Precision Crop Farming Framework for Small-Scale Rainfed Agriculture Using UAV RGB High-Resolution Imagery
ABSTRACT
This paper presents a precision crop farming framework developed for small-scale rainfed agriculture using unmanned aerial vehicle (UAV) red, green, and blue (RGB) high-resolution imagery. The aim is to enhance farm management by providing precise spatial and temporal information in heterogeneous farming systems in Botswana's semi-arid regions. The precision crop farming framework integrates UAVs and Global Navigation Satellite System (GNSS) data, introducing new vegetation indices and employing machine learning algorithms for high-accuracy crop and land use analysis. The framework comprises four components: data collection, applications, data processing, and users. Methods included UAV data acquisition, global navigation satellite system geo-referencing, and machine learning classification.
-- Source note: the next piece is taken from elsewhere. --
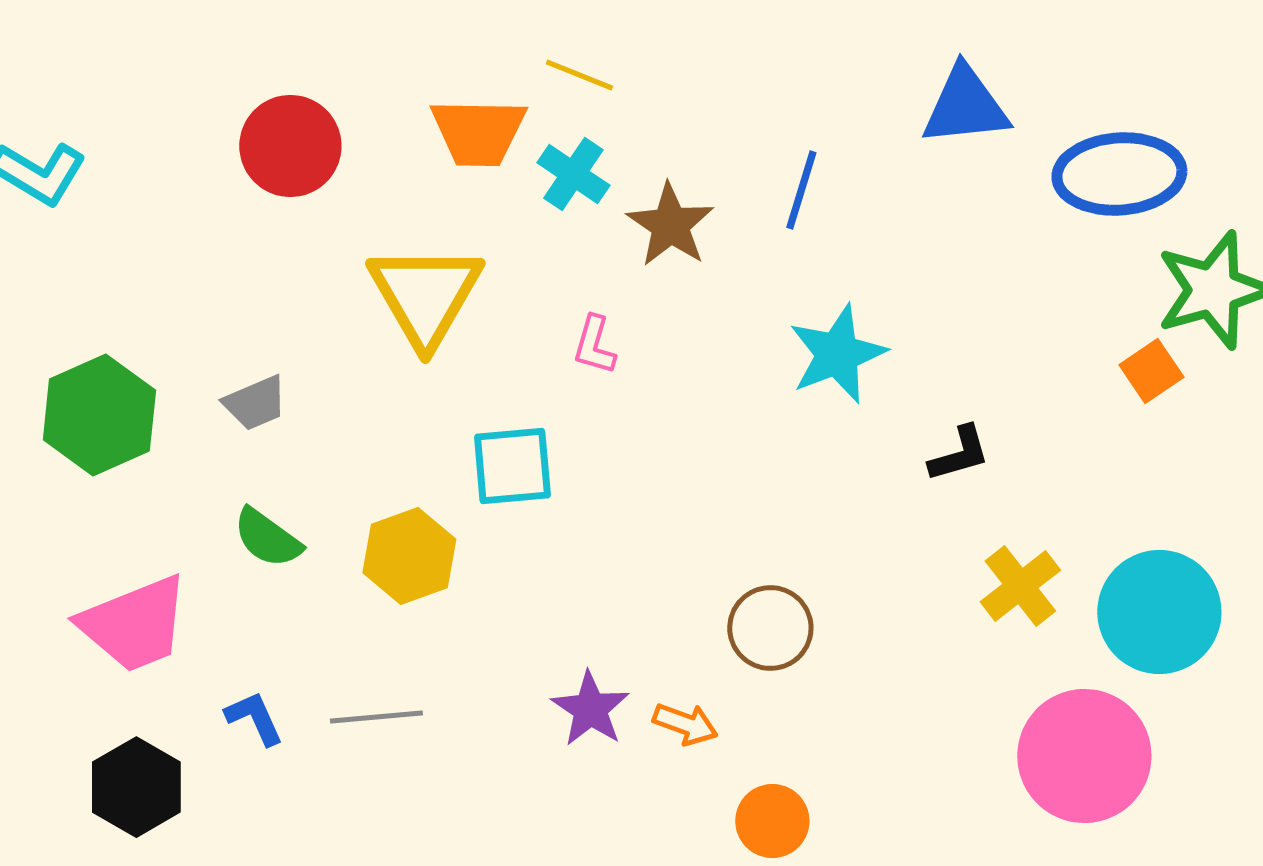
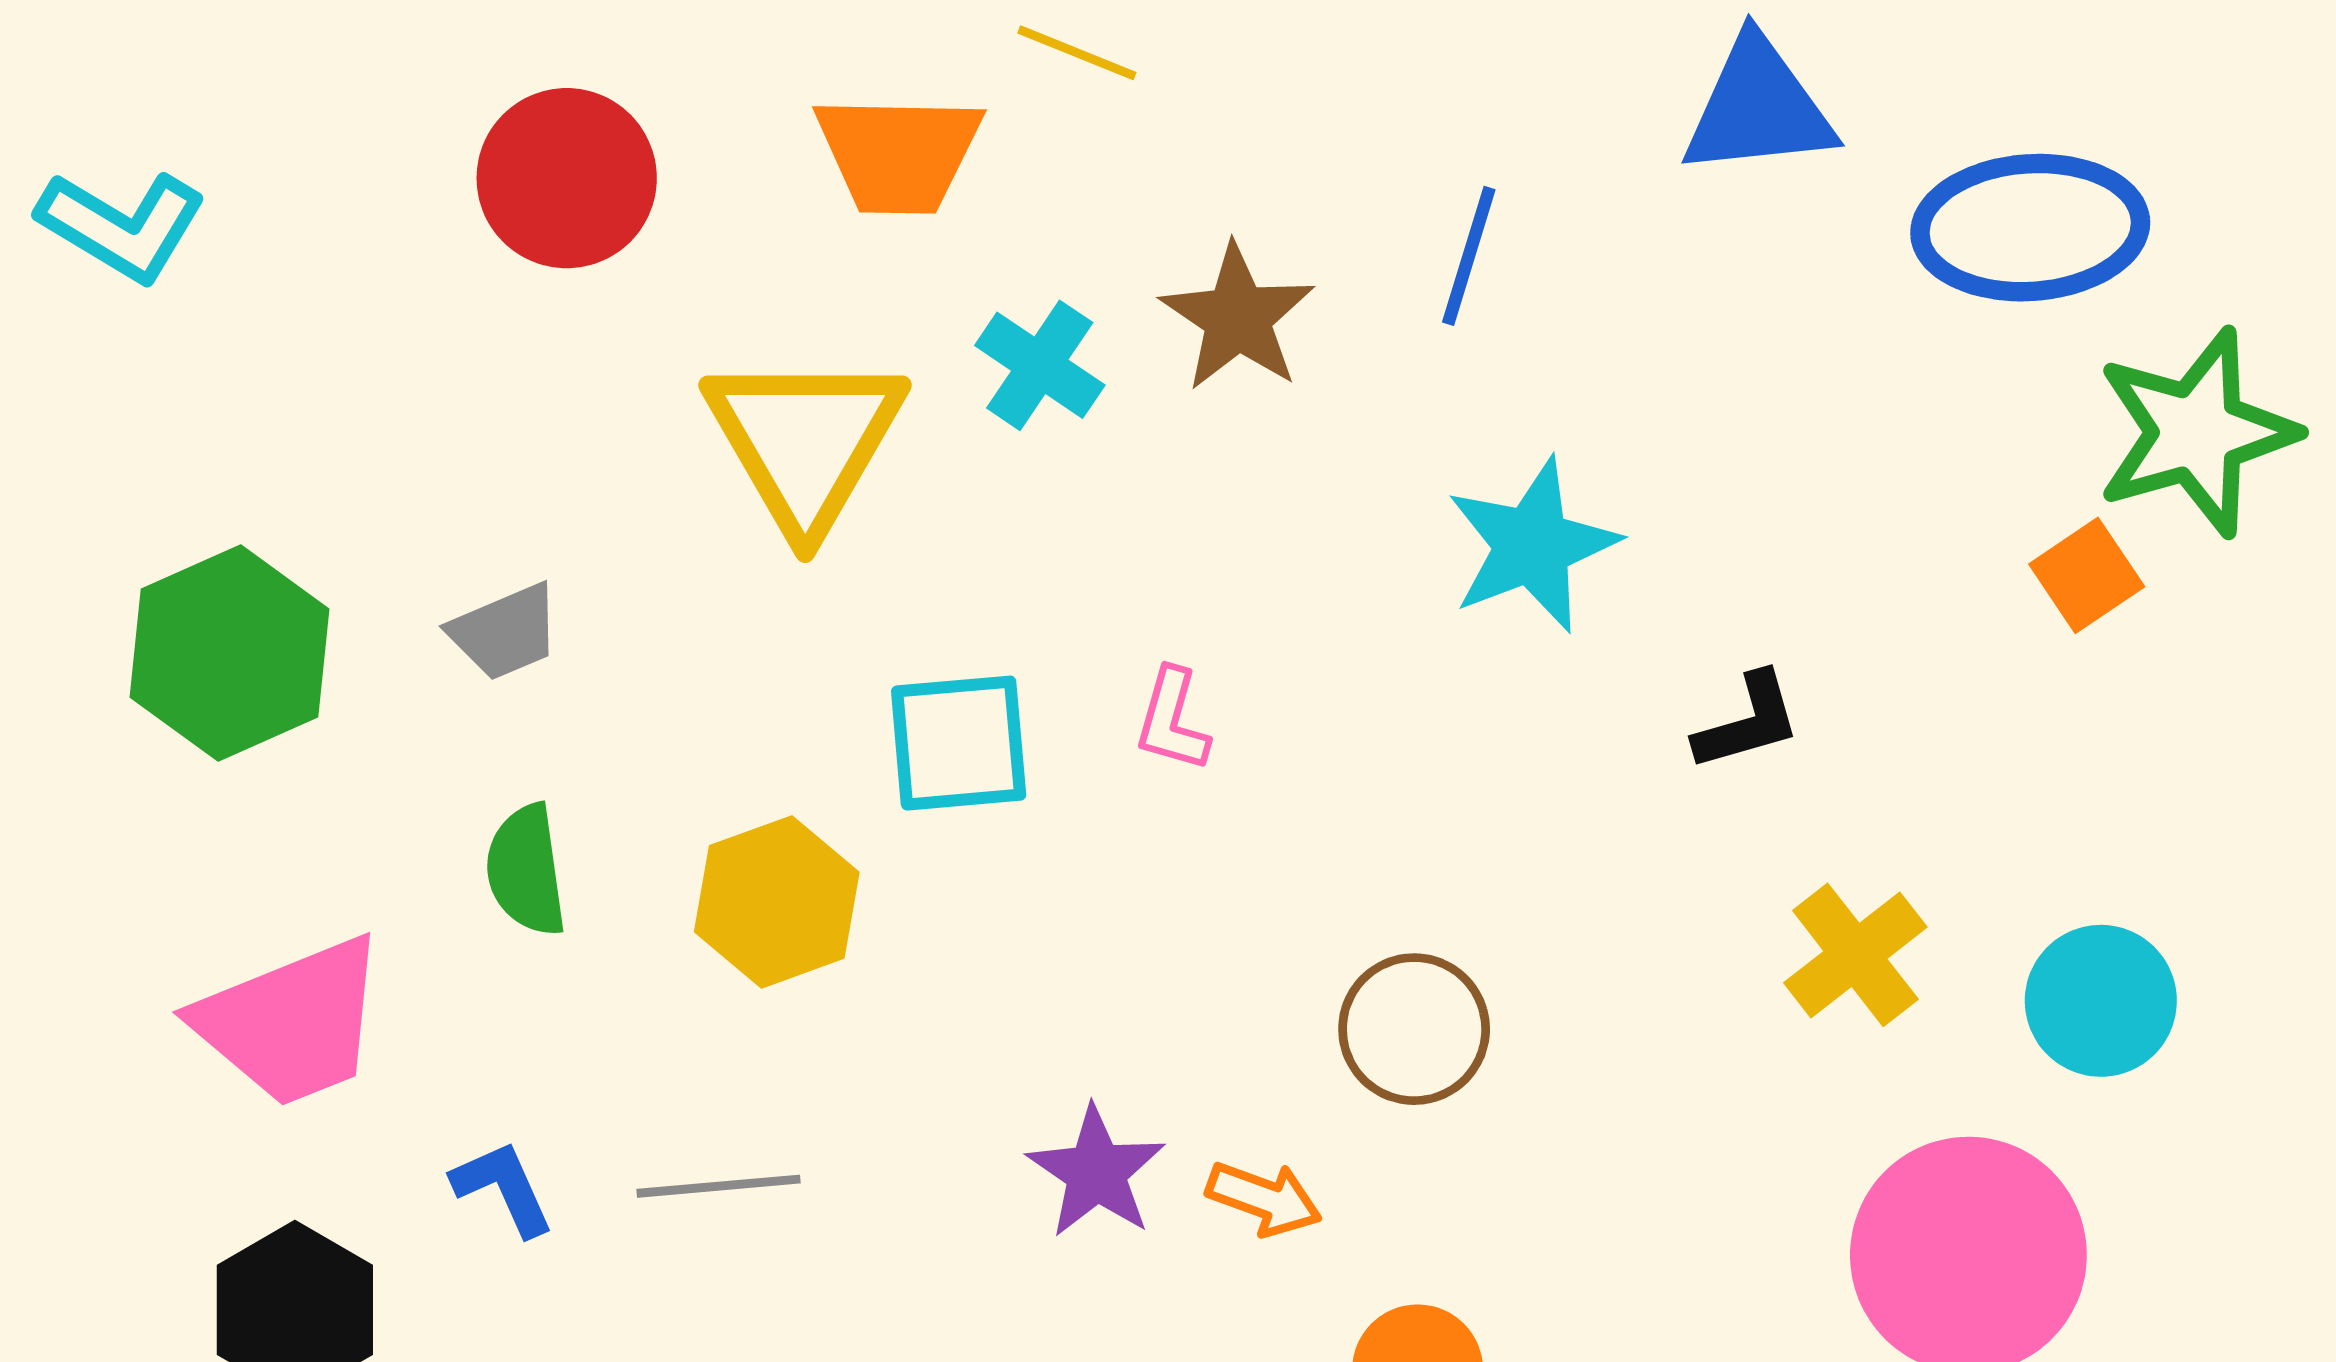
cyan cross: (573, 174) -> (1040, 365), moved
pink L-shape: (594, 345) -> (1172, 720), moved
green semicircle: (267, 538) -> (526, 870), turned 46
cyan circle: (1159, 612) -> (2101, 1001), size x0.7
Results demonstrated high spatial resolution and classification accuracy, providing actionable insights into crop conditions, planting patterns, and farm variability. The precision crop farming framework is a tool for improving agricultural productivity and sustainability, providing a foundation for efficient, data-driven farm management practices.
KEYWORDS
Unmanned aerial vehicle imagery, small-scale rainfed architecture, geospatial information system, machine learning, remote sensing.